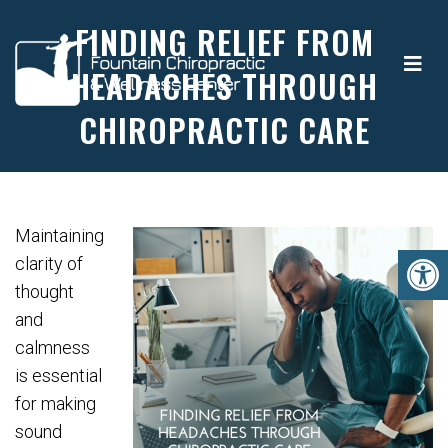
FINDING RELIEF FROM
HEADACHES THROUGH
CHIROPRACTIC CARE
Maintaining
clarity of
thought
and
calmness
is essential
for making
sound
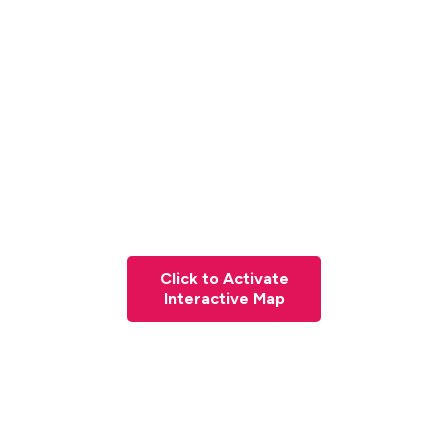
Click to Activate
Interactive Map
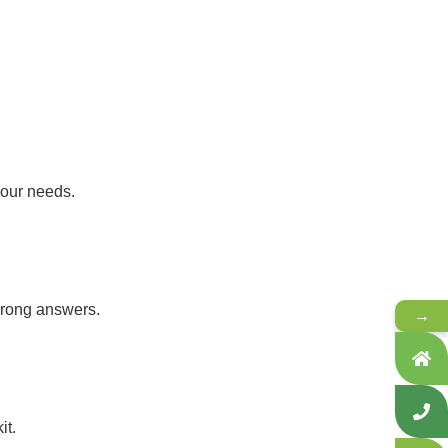
your needs.
 wrong answers.
→
it.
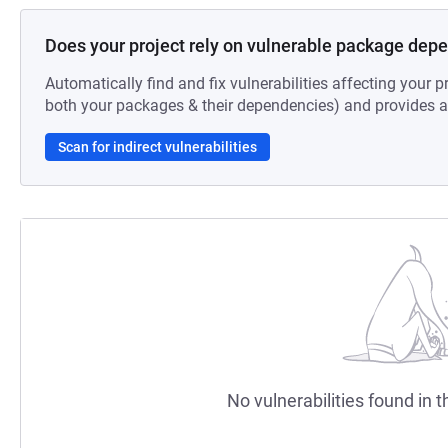
Does your project rely on vulnerable package dep
Automatically find and fix vulnerabilities affecting your pr
both your packages & their dependencies) and provides au
Scan for indirect vulnerabilities
No vulnerabilities found in t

◆ ◆ ◆ ◆ ◆ ◆ ◆

- _What you are asked to do_
In the copy, include every line of the records exactly and none of the images.

- _Exercise answer_
FINDING RELIEF FROM
HEADACHES THROUGH
CHIROPRACTIC CARE
Maintaining
clarity of
thought
and
calmness
is essential
for making
sound
Click to Activate
Interactive Map
your needs.
 wrong answers.
→
it.
Does your project rely on vulnerable package dep
Automatically find and fix vulnerabilities affecting your pr
both your packages & their dependencies) and provides au
Scan for indirect vulnerabilities
No vulnerabilities found in t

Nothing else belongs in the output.